É escrevendo que denuncio a devastação interior das pessoas, a falta de cuidado com o outro


postado em 12/05/2019 05:05

Abro a janela neste domingo e penso que gostaria de fazer um tributo à Mãe Terra. Em nome de todas as mães biológicas, deixo de lado as comemorações. Tenho que parar de festejar, para homenagear a mãe de todos que vivem neste planeta. A mãe maltratada, violentada, desrespeitada, devastada pelos filhos de todas as nações – brancos, negros, pardos, amarelos, de todas as cores e de todos os lugares. Se não for possível um minuto, peço pelo menos meio minuto de silêncio em nome da Mãe Natureza, que está sangrando e chora, mas que ninguém escuta nem vê os gritos, as lágrimas e o sangue escorrer pela terra. Ou fingem que não estão vendo, mesmo diante dos relatórios internacionais de 1,8 mil páginas que dizem: “Estamos ferrados, dando tiro no próprio pé, o que pode levar à destruição da própria civilização”.
Pelo menos meio minuto de silêncio para pensar sobre as revelações do maior inventário da biodiversidade já feito, “de que um milhão de espécies animais e vegetais estão em vias de extinção por causa do ser humano. De que ecossistemas e populações selvagens estão diminuindo a uma velocidade nunca antes vista no mundo todo – e a ganância humana é que impulsiona essa destruição. De que humanos são 0,01% da vida no planeta, mas já destruíram 83% dos mamíferos selvagens”.

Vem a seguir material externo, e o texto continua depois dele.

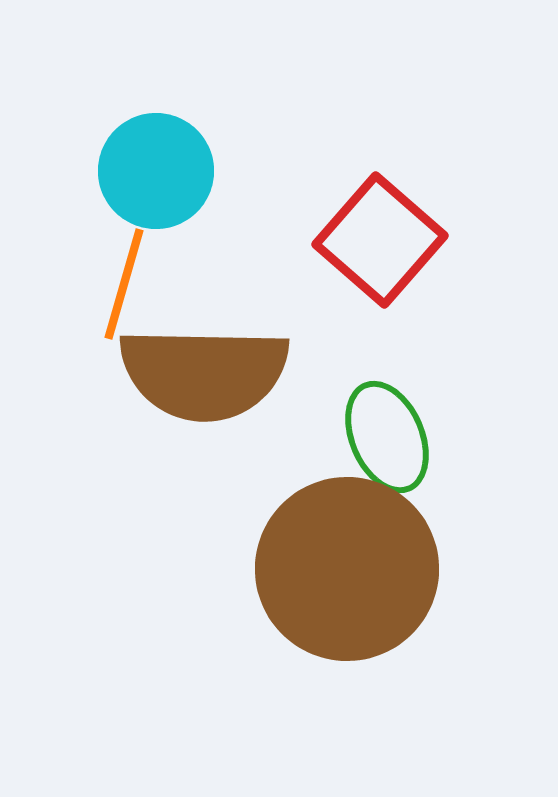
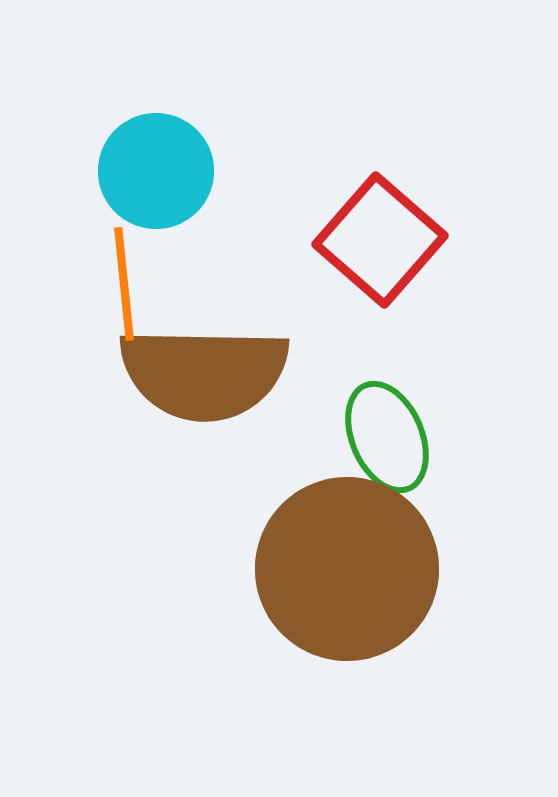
orange line: rotated 22 degrees counterclockwise
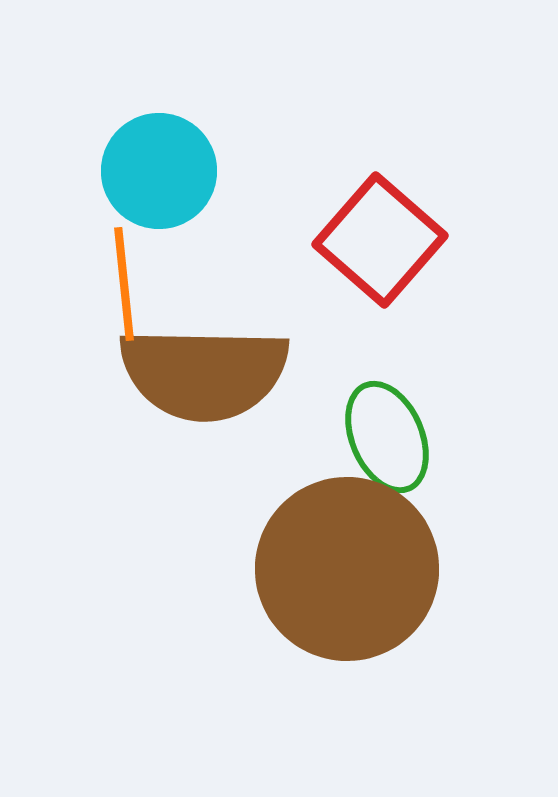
cyan circle: moved 3 px right
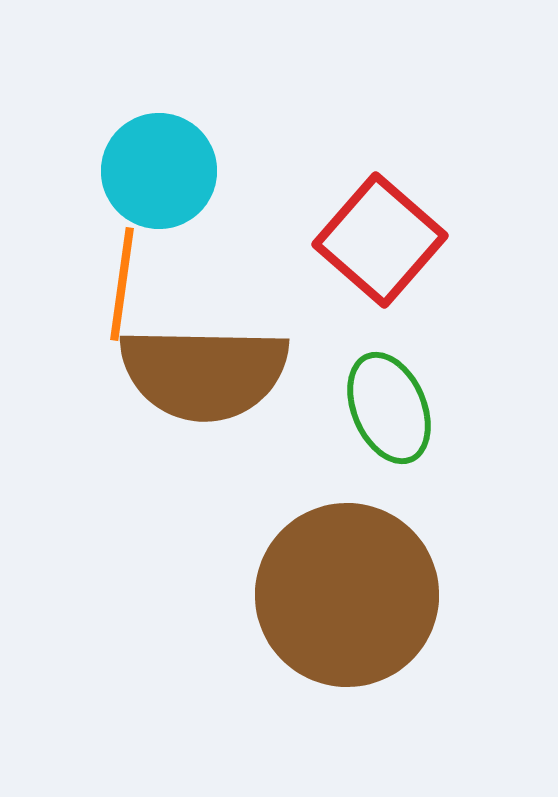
orange line: moved 2 px left; rotated 14 degrees clockwise
green ellipse: moved 2 px right, 29 px up
brown circle: moved 26 px down
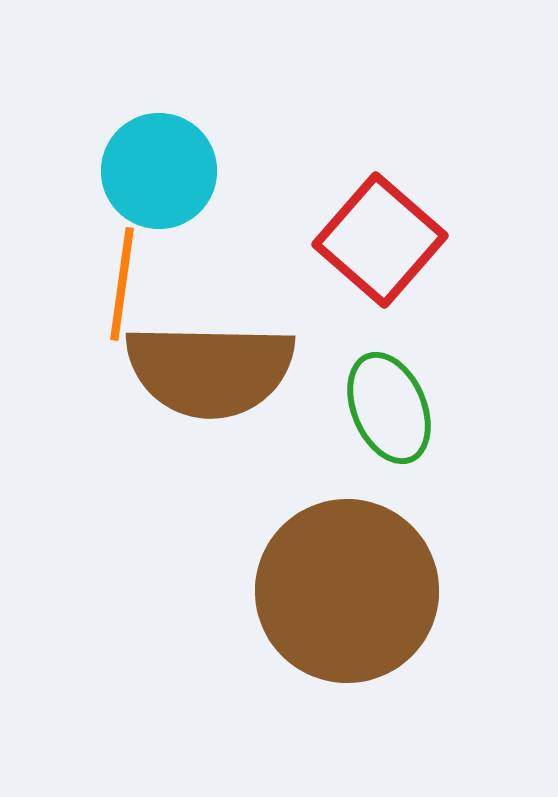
brown semicircle: moved 6 px right, 3 px up
brown circle: moved 4 px up
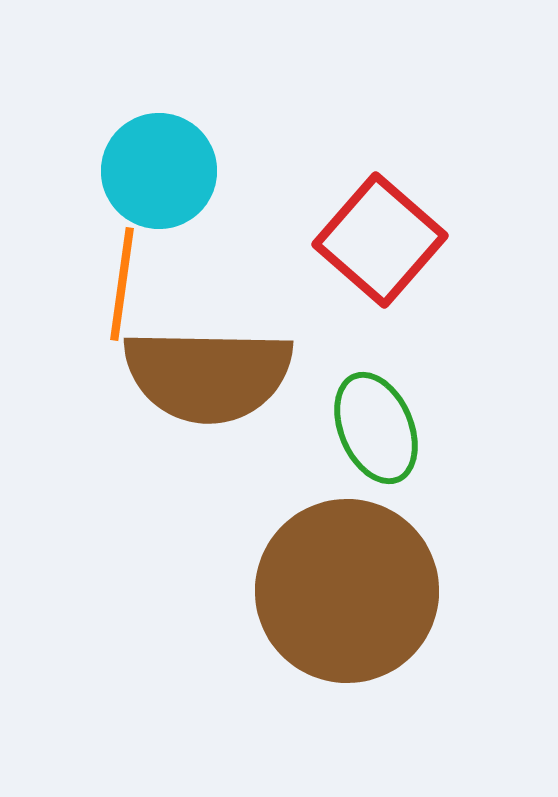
brown semicircle: moved 2 px left, 5 px down
green ellipse: moved 13 px left, 20 px down
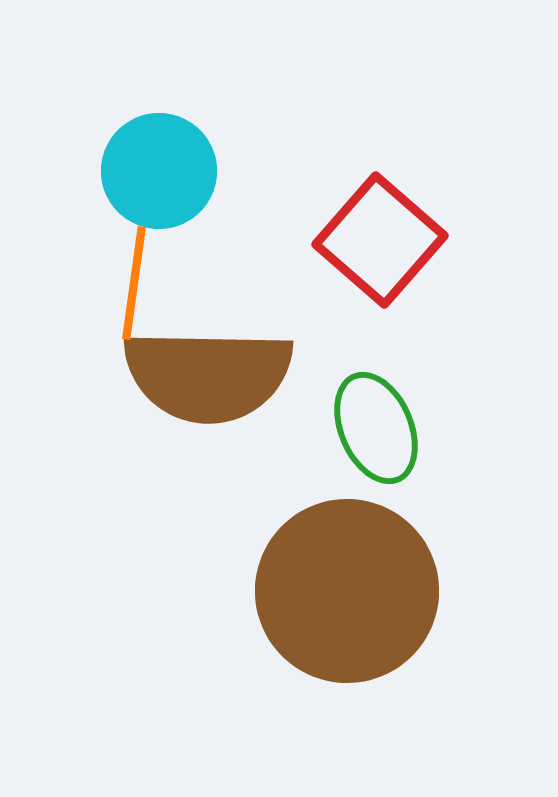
orange line: moved 12 px right, 1 px up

Do meu front na Serra do Cipó, lugar que é considerado um paraíso, vejo lixo espalhado por todos os lados, vejo fumaça tóxica vinda do fogo no meio da mata. Todo dia, a prática de queimar folhas, grama, lixo e restos é ativada, apesar de ser crime ambiental. Aliás, hoje ninguém sabe mais nem se vai ter futuro nesta sociedade violenta, que está dando voltas em torno do próprio rabo como um cão. Perdoai-os? Não, pois eles sabem e teimam em fazer do mesmo jeito.

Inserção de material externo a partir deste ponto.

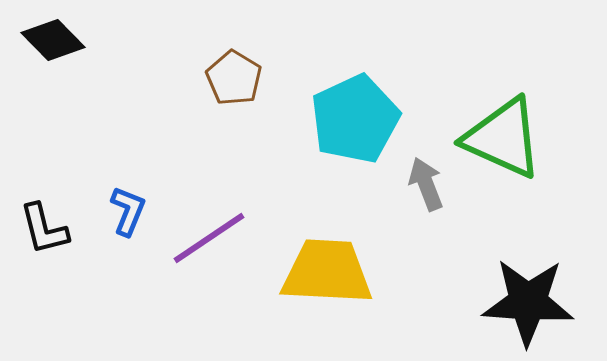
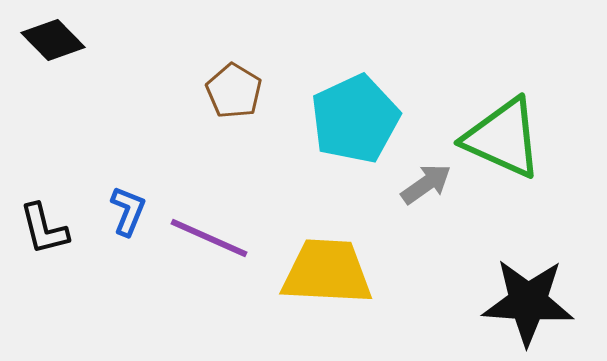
brown pentagon: moved 13 px down
gray arrow: rotated 76 degrees clockwise
purple line: rotated 58 degrees clockwise
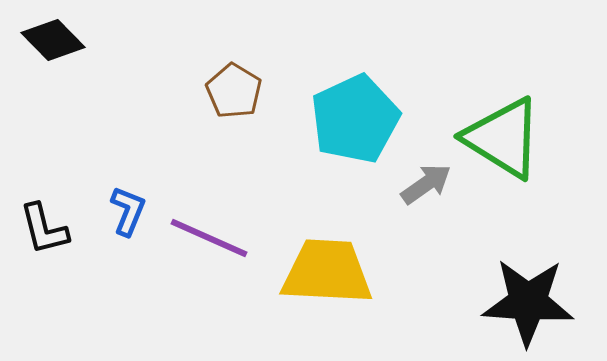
green triangle: rotated 8 degrees clockwise
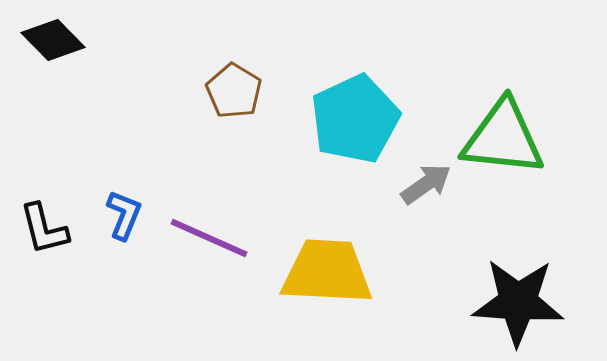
green triangle: rotated 26 degrees counterclockwise
blue L-shape: moved 4 px left, 4 px down
black star: moved 10 px left
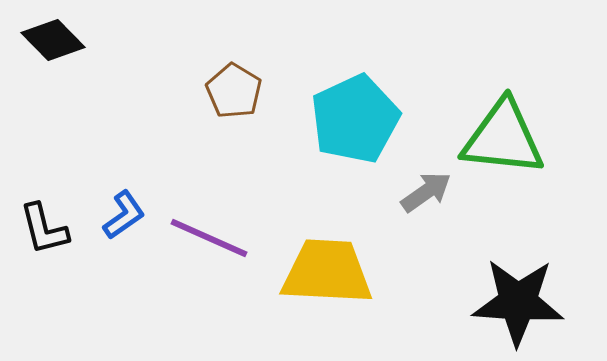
gray arrow: moved 8 px down
blue L-shape: rotated 33 degrees clockwise
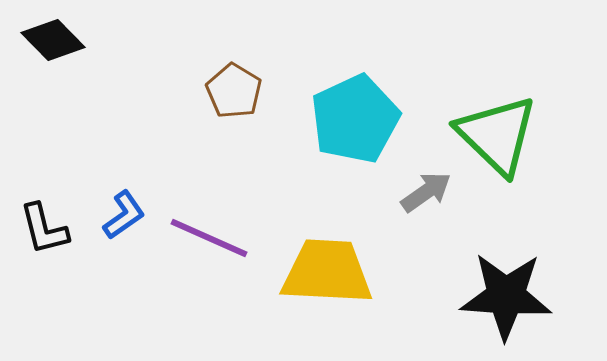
green triangle: moved 6 px left, 3 px up; rotated 38 degrees clockwise
black star: moved 12 px left, 6 px up
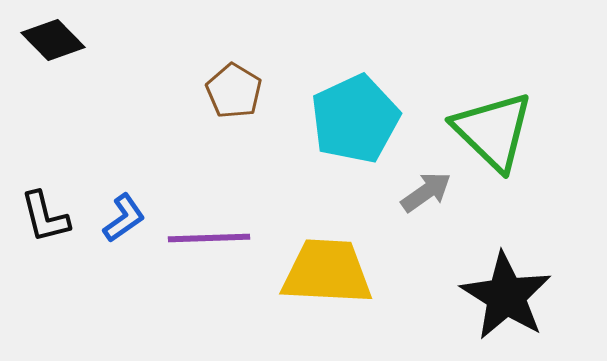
green triangle: moved 4 px left, 4 px up
blue L-shape: moved 3 px down
black L-shape: moved 1 px right, 12 px up
purple line: rotated 26 degrees counterclockwise
black star: rotated 28 degrees clockwise
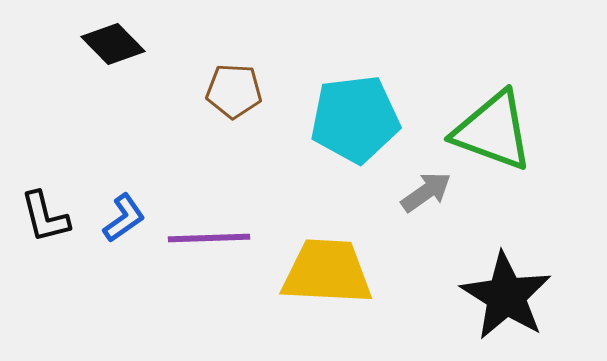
black diamond: moved 60 px right, 4 px down
brown pentagon: rotated 28 degrees counterclockwise
cyan pentagon: rotated 18 degrees clockwise
green triangle: rotated 24 degrees counterclockwise
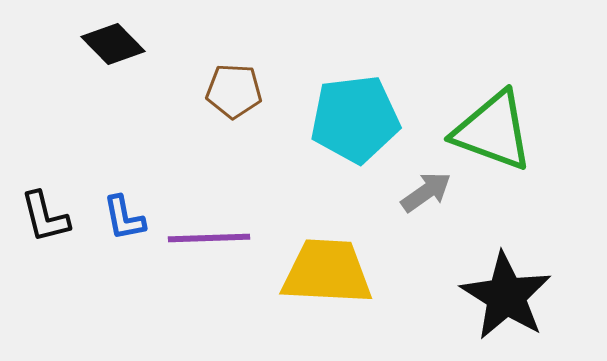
blue L-shape: rotated 114 degrees clockwise
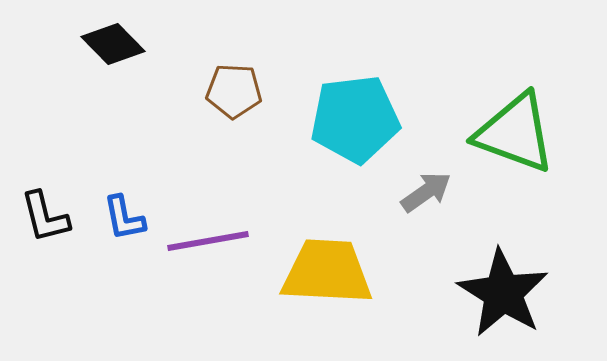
green triangle: moved 22 px right, 2 px down
purple line: moved 1 px left, 3 px down; rotated 8 degrees counterclockwise
black star: moved 3 px left, 3 px up
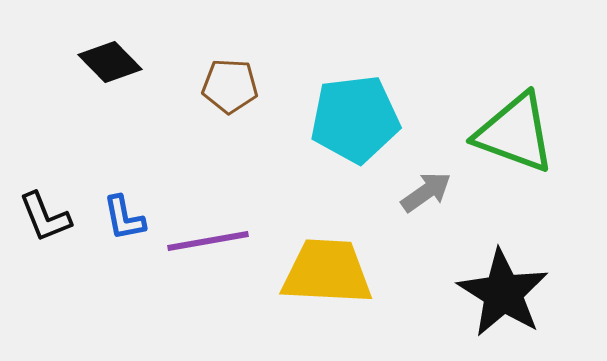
black diamond: moved 3 px left, 18 px down
brown pentagon: moved 4 px left, 5 px up
black L-shape: rotated 8 degrees counterclockwise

Penso que o Dia das Mães espontaneamente leva até o filho único dela que, certa vez, arrumou a mochila, tomou banho, aprontou e se despediu para viajar. Antes de sair, a mãe deixou o computador, olhou a camisa que o filho acabara de vestir e observou: “Você vai viajar com essa camisa toda amarrotada?” Ele respondeu que sim. Que a mãe, ao se levantar de manhã, em vez de preparar o café, arrumar a casa, passar roupa ou pensar no almoço escreve crônica.
Desculpe-me, filho, mas antes de você nascer eu já era jornalista e escritora. Não aprendi serviços domésticos, nem fiz curso de culinária, corte e costura. Desculpe-me, filho, mas você vai ter que passar as próprias camisas, porque nem ensinar essa tarefa eu sei: é uma missão quase impossível para uma mãe que começou a trabalhar cedo e batalhou para dar a você uma educação que parece estranha agora neste país insano. Hoje, filho, sou essa mulher partida, dividida, que acorda e vai escrever crônicas em vez de preparar bolos. Desculpe-me, mas desde o colégio eu gostava de escrever, me emocionava mais com palavras do que com panelas.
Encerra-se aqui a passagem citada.